NVIDIA Unveils Rubin CPX Amidst Chart-Topping Blackwell Ultra MLPerf Results

Before diving in, have you read our coverage of Vera Rubin NVL144 from GTC this year? If not, go back and check that out, because it will provide important context for today's announcements from NVIDIA. If you're pressed for time, here's the gist: Vera Rubin NVL144 uses the same number of GPU packages and tiles as Blackwell Ultra—NVIDIA's just counting them differently. It's still supposed to be over three times faster than Blackwell, though.

Today at the AI Infrastructure Summit, NVIDIA made a couple of pretty big announcements. The first was that the company ran MLPerf on its bleeding-edge GB300 Blackwell Ultra GPUs and basically set every record for AI inference performance. This wasn't just due to the new hardware, but also due to changes in the software architecture.

NVIDIA Dominated MLPerf Inference Benchmarks With Blackwell Ultra

NVIDIA explains that new techniques were involved in setting these records, like the 'extensive' use of the NVFP4 format that preserves accuracy while radically reducing the performance and memory demands of huge AI models, like DeepSeek-R1. NVIDIA says that it also made use of new parallelism techniques, including specialized "expert parallelism" for the Mixture of Experts portion of execution, and then "data parallelism" for the attention mechanism. Doing this kind of split requires careful workload balancing, so the company developed "Attention Data Parallelism Balance" as a method to "intelligently distribute the context query."


The AI leader also talks about "Disaggregated Serving". This is an interesting technique where the AI inference workload is split between two pools of GPUs, because inference is really two tasks. As NVIDIA explains, the first step is the "Context/Prefill" step where the model processes the input prompt, and then the second step is the "Decode/Generation" step, where the model generates its response.

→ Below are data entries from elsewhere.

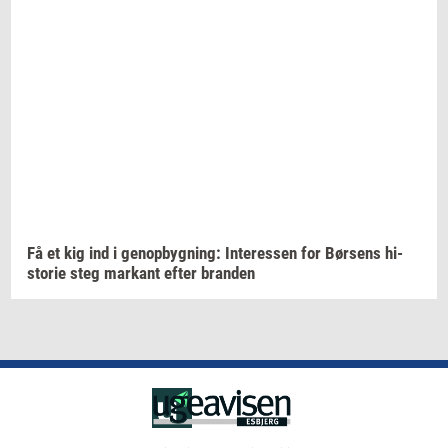
Få et kig ind i
genop­byg­ning:
In­ter­es­sen
for
Bør­sens
hi­
sto­rie
steg
mar­kant
efter
bran­den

The first part is extremely compute-intensive, but the latter part is primarily memory-bound, and because of these disparate performance characteristics, it doesn't actually make sense to run them on the same GPUs. According to NVIDIA, splitting apart the workload this way resulted in a "nearly 1.5x increase" in throughput on a per-GPU basis, allowing the Blackwell machines to achieve 5.4x the performance of Hopper systems that weren't configured this way.

NVIDIA Rubin CPX For Massive Context Inference

Given that understanding of inference as being two separate workloads, it makes sense that NVIDIA would pair that announcement with this one: the company also revealed the upcoming "Rubin CPX" GPU. Rubin CPX is quite a different chip from the Rubin GPU we've already seen; rather than expensive HBM3e memory, it uses GDDR7. It also includes video encoders on-chip for use with generative video AI. Where the standard Rubin GPU is versatile and boasts massive memory bandwidth, Rubin CPX is instead designed for what NVIDIA calls "massive-context inference."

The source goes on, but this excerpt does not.